What you are asked to do >> Write out again the lines from the line with "訂版)」を公開しました" up to and including the line with "Acconsento ai termini", exactly as they stand below, and skip any picture.

Data to use >>
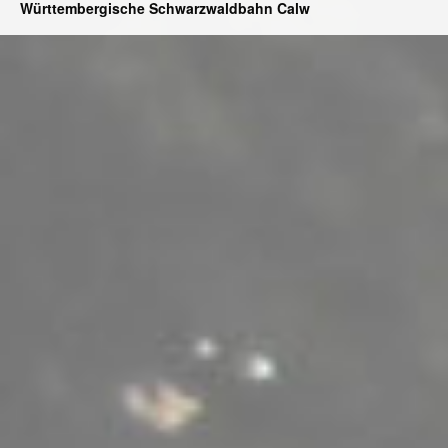
Württembergische Schwarzwaldbahn Calw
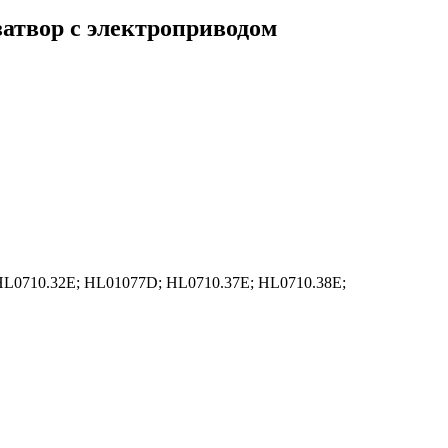
атвор с электроприводом
HL0710.32E; HL01077D; HL0710.37E; HL0710.38E;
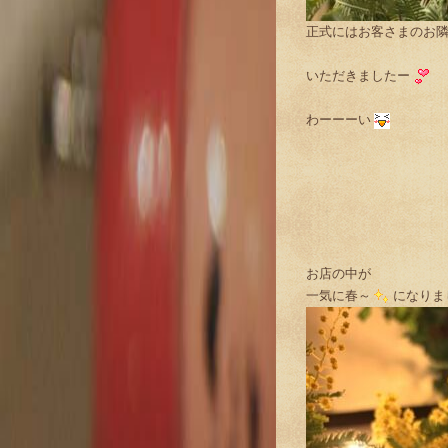
正式にはお客さまのお
いただきましたー
わーーーい
お店の中が
一気に春～
になりま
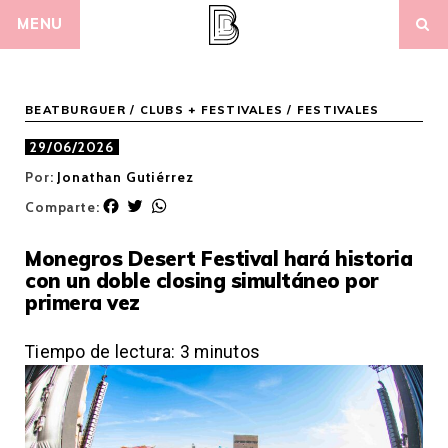
Skip
MENU
to
content
BEATBURGUER
/
CLUBS + FESTIVALES
/
FESTIVALES
29/06/2026
Por:
Jonathan Gutiérrez
F
T
W
Comparte:
a
w
h
c
i
a
Monegros Desert Festival hará historia
e
t
t
con un doble closing simultáneo por
b
t
s
primera vez
o
e
A
o
r
p
k
p
Tiempo de lectura:
3
minutos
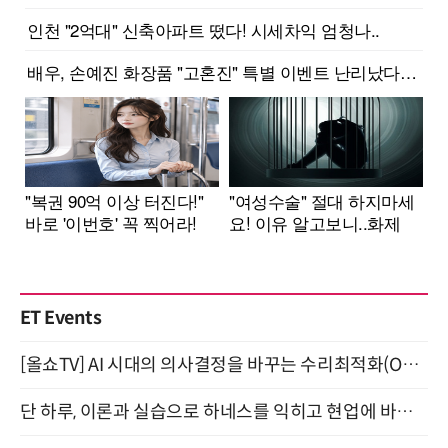
ET Events
[올쇼TV] AI 시대의 의사결정을 바꾸는 수리최적화(Optimization) 소개 (8/20 생방송)
단 하루, 이론과 실습으로 하네스를 익히고 현업에 바로 쓰는 핸즈온 워크숍 (8/20)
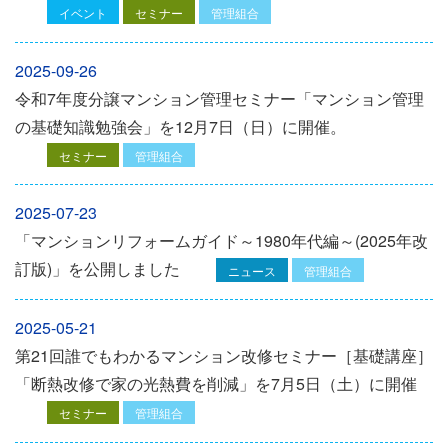
イベント
セミナー
管理組合
2025-09-26
令和7年度分譲マンション管理セミナー「マンション管理
の基礎知識勉強会」を12⽉7⽇（⽇）に開催。
セミナー
管理組合
2025-07-23
「マンションリフォームガイド～1980年代編～(2025年改
訂版)」を公開しました
ニュース
管理組合
2025-05-21
第21回誰でもわかるマンション改修セミナー［基礎講座］
「断熱改修で家の光熱費を削減」を7月5日（土）に開催
セミナー
管理組合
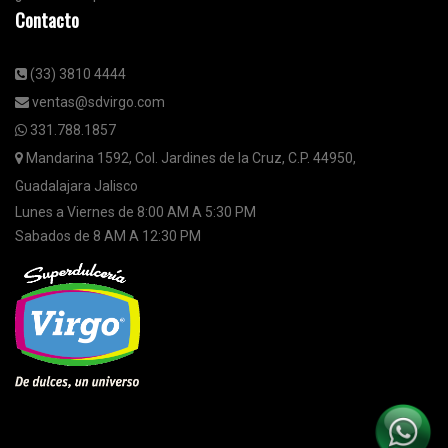
Contacto
(33) 3810 4444
ventas@sdvirgo.com
331.788.1857
Mandarina 1592, Col. Jardines de la Cruz, C.P. 44950,
Guadalajara Jalisco
Lunes a Viernes de 8:00 AM A 5:30 PM
Sabados de 8 AM A 12:30 PM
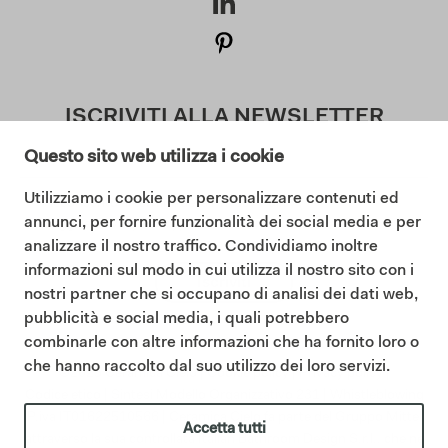
ISCRIVITI ALLA NEWSLETTER
Questo sito web utilizza i cookie
Utilizziamo i cookie per personalizzare contenuti ed
Acconsento ai termini della Privacy Policy (
annunci, per fornire funzionalità dei social media e per
Leggi la Privacy Policy
)
analizzare il nostro traffico. Condividiamo inoltre
informazioni sul modo in cui utilizza il nostro sito con i
Iscriviti
nostri partner che si occupano di analisi dei dati web,
pubblicità e social media, i quali potrebbero
combinarle con altre informazioni che ha fornito loro o
che hanno raccolto dal suo utilizzo dei loro servizi.
©2025 Ceramica Cielo |
Cookie policy
|
Privacy policy
|
Codice etico
|
Sintesi Modello Organizzativo 231
|
Whistleblowing
P.iva IT01622510566 | Ceramica Cielo fa parte del Gruppo Mittel
Accetta tutti
attraverso la sua controllata Italian Bathroom Design S.r.l., che ne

Solution below >>
訂版)」を公開しました
ニュース
管理組合
2025-05-21
第21回誰でもわかるマンション改修セミナー［基礎講座］
「断熱改修で家の光熱費を削減」を7月5日（土）に開催
セミナー
管理組合
Contacto
(33) 3810 4444
ventas@sdvirgo.com
331.788.1857
Mandarina 1592, Col. Jardines de la Cruz, C.P. 44950,
Guadalajara Jalisco
Lunes a Viernes de 8:00 AM A 5:30 PM
Sabados de 8 AM A 12:30 PM
ISCRIVITI ALLA NEWSLETTER
Questo sito web utilizza i cookie
Utilizziamo i cookie per personalizzare contenuti ed
Acconsento ai termini della Privacy Policy (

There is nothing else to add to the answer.